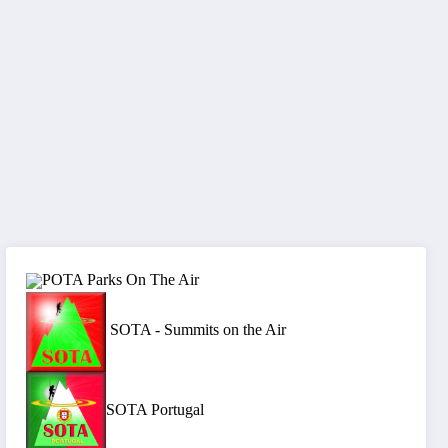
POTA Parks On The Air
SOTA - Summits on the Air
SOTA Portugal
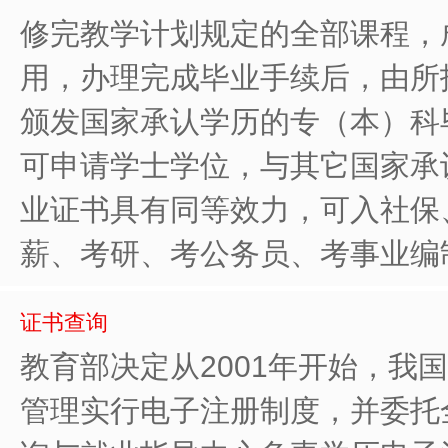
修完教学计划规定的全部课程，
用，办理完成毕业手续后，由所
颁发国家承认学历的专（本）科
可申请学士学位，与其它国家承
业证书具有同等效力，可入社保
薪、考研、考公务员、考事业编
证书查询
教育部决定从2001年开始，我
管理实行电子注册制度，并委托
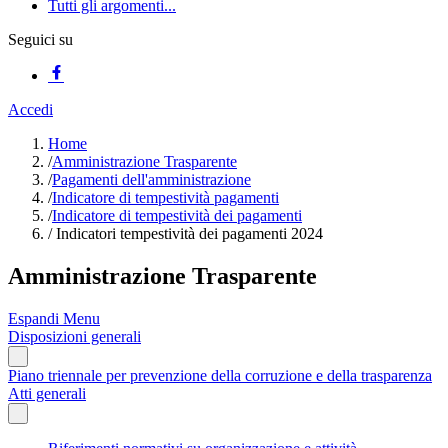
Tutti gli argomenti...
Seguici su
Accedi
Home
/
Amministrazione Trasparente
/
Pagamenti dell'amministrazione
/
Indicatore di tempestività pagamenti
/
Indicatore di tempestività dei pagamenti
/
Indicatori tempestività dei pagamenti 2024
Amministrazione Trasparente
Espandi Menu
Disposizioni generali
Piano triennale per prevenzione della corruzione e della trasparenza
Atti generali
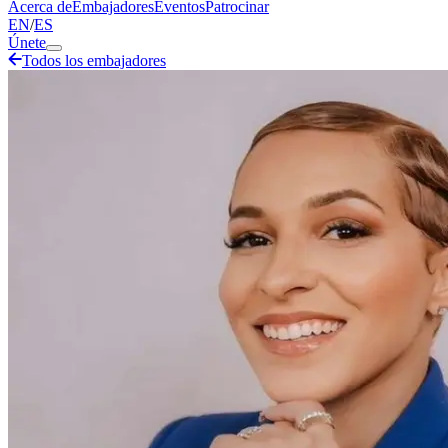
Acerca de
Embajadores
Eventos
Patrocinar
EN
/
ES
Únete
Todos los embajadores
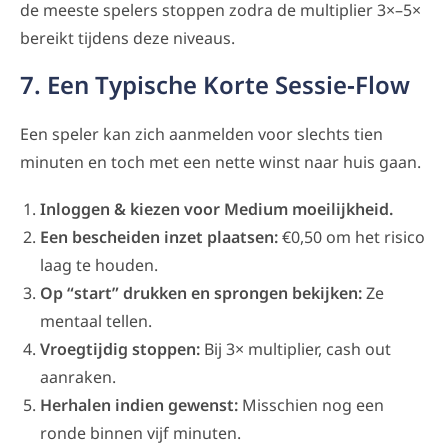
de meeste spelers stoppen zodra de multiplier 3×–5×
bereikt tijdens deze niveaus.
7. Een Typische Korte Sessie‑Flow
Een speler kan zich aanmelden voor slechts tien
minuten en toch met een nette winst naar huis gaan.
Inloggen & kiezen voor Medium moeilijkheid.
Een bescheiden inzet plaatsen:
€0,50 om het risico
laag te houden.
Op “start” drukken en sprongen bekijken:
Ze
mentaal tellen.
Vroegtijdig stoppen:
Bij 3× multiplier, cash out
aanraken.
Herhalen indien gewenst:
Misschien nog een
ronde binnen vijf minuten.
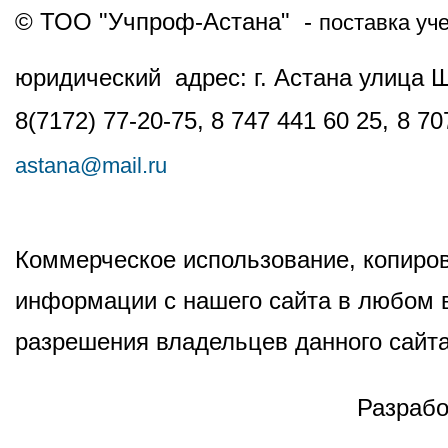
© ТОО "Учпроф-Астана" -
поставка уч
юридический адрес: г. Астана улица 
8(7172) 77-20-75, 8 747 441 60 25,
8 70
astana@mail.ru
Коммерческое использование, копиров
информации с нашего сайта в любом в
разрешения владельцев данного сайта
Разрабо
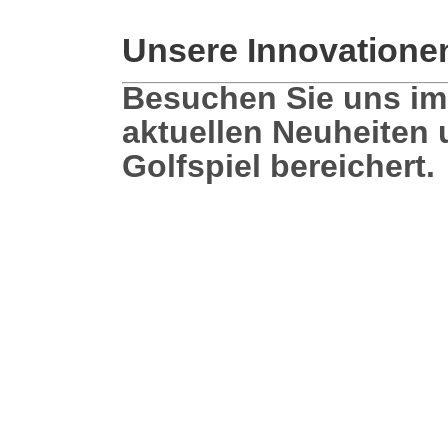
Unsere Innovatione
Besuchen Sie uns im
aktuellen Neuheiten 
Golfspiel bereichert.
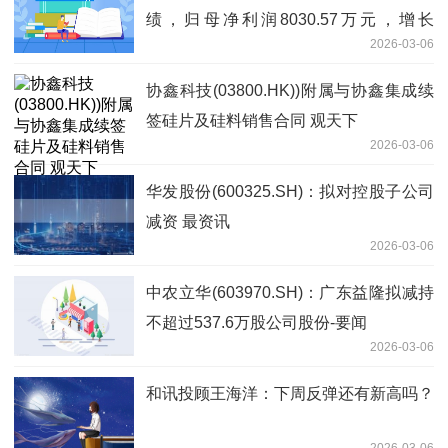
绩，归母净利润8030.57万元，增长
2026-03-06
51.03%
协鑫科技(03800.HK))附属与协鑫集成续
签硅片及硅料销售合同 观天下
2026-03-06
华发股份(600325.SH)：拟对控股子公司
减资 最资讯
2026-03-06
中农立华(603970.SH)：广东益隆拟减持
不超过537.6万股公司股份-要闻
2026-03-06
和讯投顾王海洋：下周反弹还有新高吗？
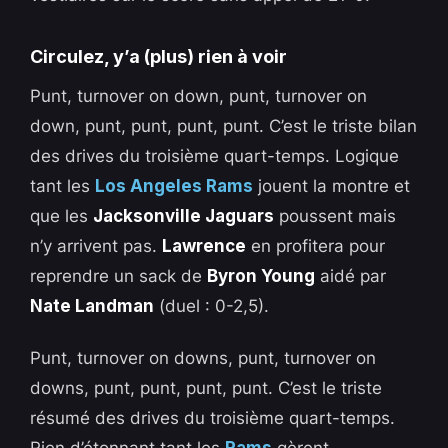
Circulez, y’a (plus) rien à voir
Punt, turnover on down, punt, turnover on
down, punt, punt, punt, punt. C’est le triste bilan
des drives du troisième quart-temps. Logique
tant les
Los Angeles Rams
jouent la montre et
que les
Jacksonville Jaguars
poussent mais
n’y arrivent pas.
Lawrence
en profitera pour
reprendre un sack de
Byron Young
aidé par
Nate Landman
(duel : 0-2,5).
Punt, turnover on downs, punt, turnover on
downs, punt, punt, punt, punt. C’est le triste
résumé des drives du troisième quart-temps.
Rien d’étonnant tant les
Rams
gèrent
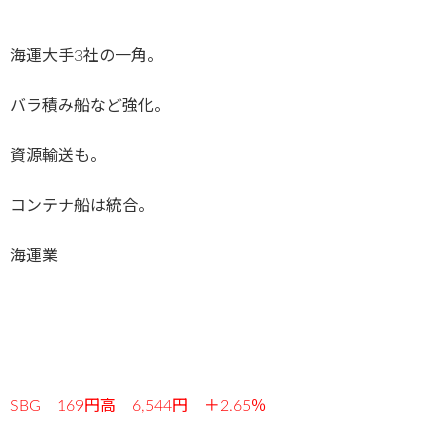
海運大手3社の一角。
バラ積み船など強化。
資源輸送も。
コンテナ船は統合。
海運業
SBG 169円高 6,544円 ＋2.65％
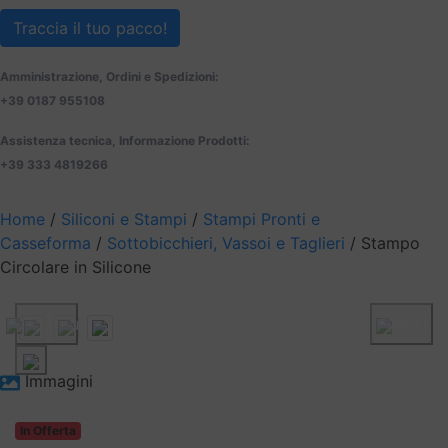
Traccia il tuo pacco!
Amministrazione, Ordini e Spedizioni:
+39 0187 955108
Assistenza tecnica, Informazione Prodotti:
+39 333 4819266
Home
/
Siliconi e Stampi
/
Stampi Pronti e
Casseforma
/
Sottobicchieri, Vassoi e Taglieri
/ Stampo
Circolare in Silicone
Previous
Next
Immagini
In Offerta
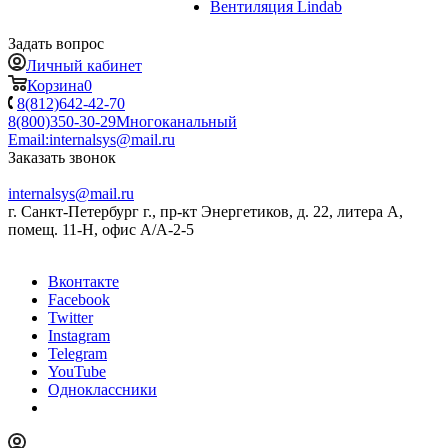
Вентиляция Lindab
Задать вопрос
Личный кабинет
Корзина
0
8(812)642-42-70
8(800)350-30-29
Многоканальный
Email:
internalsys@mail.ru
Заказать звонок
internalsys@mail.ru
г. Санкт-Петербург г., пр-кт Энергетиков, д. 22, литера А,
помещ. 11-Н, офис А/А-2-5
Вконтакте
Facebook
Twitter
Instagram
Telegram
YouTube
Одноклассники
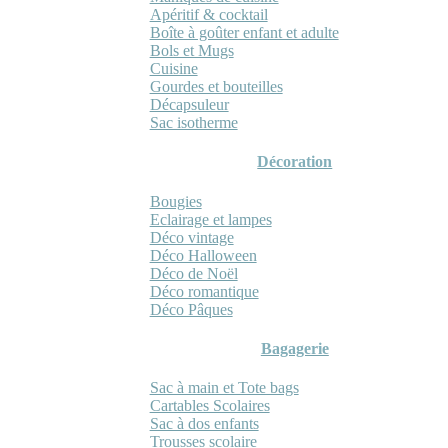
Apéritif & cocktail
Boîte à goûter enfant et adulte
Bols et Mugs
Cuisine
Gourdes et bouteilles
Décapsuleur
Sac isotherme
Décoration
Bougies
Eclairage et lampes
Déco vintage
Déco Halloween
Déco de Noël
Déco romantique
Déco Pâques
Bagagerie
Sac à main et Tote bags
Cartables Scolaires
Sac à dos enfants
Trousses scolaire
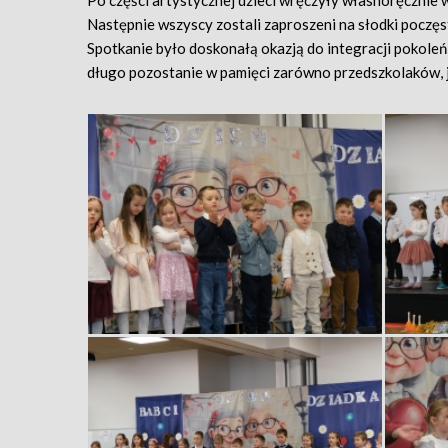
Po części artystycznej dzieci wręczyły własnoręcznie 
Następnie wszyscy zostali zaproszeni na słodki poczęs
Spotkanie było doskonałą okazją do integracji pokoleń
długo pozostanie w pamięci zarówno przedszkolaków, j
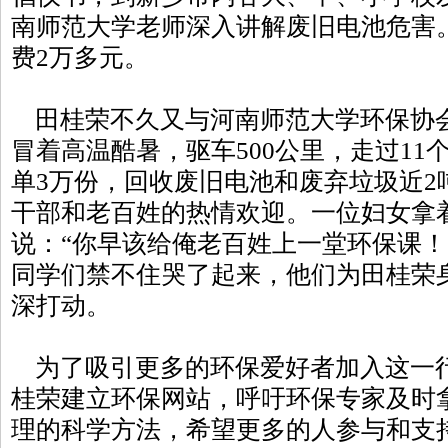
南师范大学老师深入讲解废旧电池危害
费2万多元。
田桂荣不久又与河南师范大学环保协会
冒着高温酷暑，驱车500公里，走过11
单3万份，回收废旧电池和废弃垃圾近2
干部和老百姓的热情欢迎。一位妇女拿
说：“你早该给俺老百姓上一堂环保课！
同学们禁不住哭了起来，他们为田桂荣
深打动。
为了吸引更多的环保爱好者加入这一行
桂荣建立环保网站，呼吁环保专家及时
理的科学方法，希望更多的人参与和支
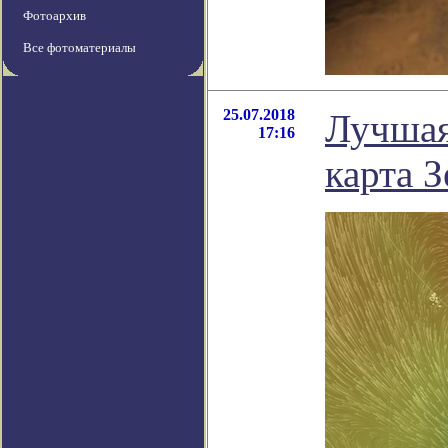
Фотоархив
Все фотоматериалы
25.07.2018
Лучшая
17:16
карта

About this task:
The whole listing should be transcribed exactly, though its pictures must be left out.

Completed task:
POTA Parks On The Air
SOTA - Summits on the Air
SOTA Portugal
修完教学计划规定的全部课程，
用，办理完成毕业手续后，由所
颁发国家承认学历的专（本）科
可申请学士学位，与其它国家承
业证书具有同等效力，可入社保
薪、考研、考公务员、考事业编
证书查询
教育部决定从2001年开始，我
管理实行电子注册制度，并委托
Tutti gli argomenti...
Seguici su
Accedi
Home
/
Amministrazione Trasparente
/
Pagamenti dell'amministrazione
/
Indicatore di tempestività pagamenti
/
Indicatore di tempestività dei pagamenti
/
Indicatori tempestività dei pagamenti 2024
Amministrazione Trasparente
Espandi Menu
Disposizioni generali
Piano triennale per prevenzione della corruzione e della trasparenza
Atti generali
Acerca de
Embajadores
Eventos
Patrocinar
EN
/
ES
Únete
Todos los embajadores
de meeste spelers stoppen zodra de multiplier 3×–5×
bereikt tijdens deze niveaus.
7. Een Typische Korte Sessie‑Flow
Een speler kan zich aanmelden voor slechts tien
minuten en toch met een nette winst naar huis gaan.
Inloggen & kiezen voor Medium moeilijkheid.
Een bescheiden inzet plaatsen:
€0,50 om het risico
laag te houden.
Op “start” drukken en sprongen bekijken:
Ze
mentaal tellen.
Vroegtijdig stoppen:
Bij 3× multiplier, cash out
aanraken.
Herhalen indien gewenst:
Misschien nog een
ronde binnen vijf minuten.
© ТОО "Учпроф-Астана" -
поставка уч
юридический адрес: г. Астана улица 
8(7172) 77-20-75, 8 747 441 60 25,
8 70
astana@mail.ru
Коммерческое использование, копиров
информации с нашего сайта в любом в
разрешения владельцев данного сайта
Разрабо
Unsere Innovatione
Besuchen Sie uns im
aktuellen Neuheiten 
Golfspiel bereichert.
绩，归母净利润8030.57万元，增长
2026-03-06
51.03%
协鑫科技(03800.HK))附属与协鑫集成续
签硅片及硅料销售合同 观天下
2026-03-06
华发股份(600325.SH)：拟对控股子公司
减资 最资讯
2026-03-06
中农立华(603970.SH)：广东益隆拟减持
不超过537.6万股公司股份-要闻
2026-03-06
和讯投顾王海洋：下周反弹还有新高吗？
Circulez, y’a (plus) rien à voir
Punt, turnover on down, punt, turnover on
down, punt, punt, punt, punt. C’est le triste bilan
des drives du troisième quart-temps. Logique
tant les
Los Angeles Rams
jouent la montre et
que les
Jacksonville Jaguars
poussent mais
n’y arrivent pas.
Lawrence
en profitera pour
reprendre un sack de
Byron Young
aidé par
Nate Landman
(duel : 0-2,5).
Punt, turnover on downs, punt, turnover on
downs, punt, punt, punt, punt. C’est le triste
résumé des drives du troisième quart-temps.
Rien d’étonnant tant les
Rams
gèrent
海運大手3社の一角。
バラ積み船など強化。
資源輸送も。
コンテナ船は統合。
海運業
SBG 169円高 6,544円 ＋2.65％
Traccia il tuo pacco!
Amministrazione, Ordini e Spedizioni:
+39 0187 955108
Assistenza tecnica, Informazione Prodotti:
+39 333 4819266
Home
/
Siliconi e Stampi
/
Stampi Pronti e
Casseforma
/
Sottobicchieri, Vassoi e Taglieri
/ Stampo
Circolare in Silicone
Previous
Next
Immagini
In Offerta
Вентиляция Lindab
Задать вопрос
Личный кабинет
Корзина
0
8(812)642-42-70
8(800)350-30-29
Многоканальный
Email:
internalsys@mail.ru
Заказать звонок
internalsys@mail.ru
г. Санкт-Петербург г., пр-кт Энергетиков, д. 22, литера А,
помещ. 11-Н, офис А/А-2-5
Вконтакте
Facebook
Twitter
Instagram
Telegram
YouTube
Одноклассники
Apéritif & cocktail
Boîte à goûter enfant et adulte
Bols et Mugs
Cuisine
Gourdes et bouteilles
Décapsuleur
Sac isotherme
Décoration
Bougies
Eclairage et lampes
Déco vintage
Déco Halloween
Déco de Noël
Déco romantique
Déco Pâques
Bagagerie
Sac à main et Tote bags
Cartables Scolaires
Sac à dos enfants
Trousses scolaire
Po części artystycznej dzieci wręczyły własnoręcznie 
Następnie wszyscy zostali zaproszeni na słodki poczęs
Spotkanie było doskonałą okazją do integracji pokoleń
długo pozostanie w pamięci zarówno przedszkolaków, j
南师范大学老师深入讲解废旧电池危害
费2万多元。
田桂荣不久又与河南师范大学环保协会
冒着高温酷暑，驱车500公里，走过11
单3万份，回收废旧电池和废弃垃圾近2
干部和老百姓的热情欢迎。一位妇女拿
说：“你早该给俺老百姓上一堂环保课！
同学们禁不住哭了起来，他们为田桂荣
深打动。
为了吸引更多的环保爱好者加入这一行
桂荣建立环保网站，呼吁环保专家及时
理的科学方法，希望更多的人参与和支
Фотоархив
Все фотоматериалы
25.07.2018
Лучшая
17:16
карта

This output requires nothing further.